Task brief:
Each entry that follows is to be duplicated exactly, without its images.

━━━━━━━━━━

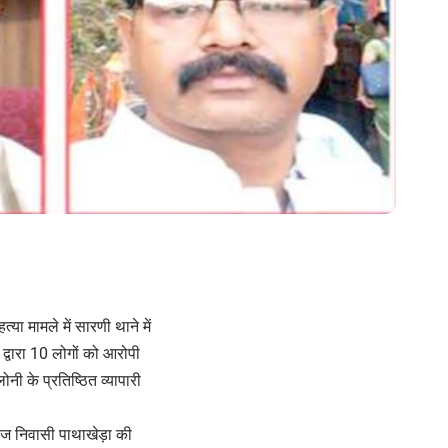
या मामले में सारणी थाने में
्वारा 10 लोगों को आरोपी
नी के प्रतिष्ठित व्यापारी
वाज निवासी पाथाखेड़ा की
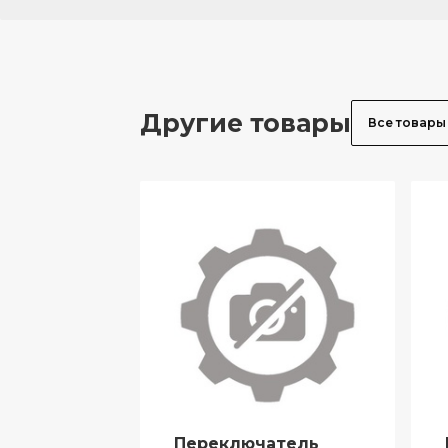
Другие товары
Все товары
Переключатель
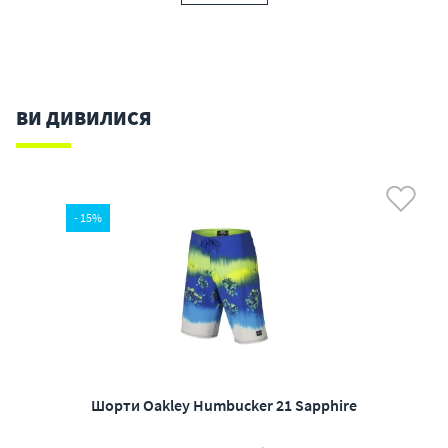
ВИ ДИВИЛИСЯ
- 15%
Шорти Oakley Humbucker 21 Sapphire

━━━━━━━━━━

Solution below:
या मामले में सारणी थाने में
्वारा 10 लोगों को आरोपी
नी के प्रतिष्ठित व्यापारी
वाज निवासी पाथाखेड़ा की
Другие товары
Все товары
Переключатель
ВИ ДИВИЛИСЯ
- 15%
Шорти Oakley Humbucker 21 Sapphire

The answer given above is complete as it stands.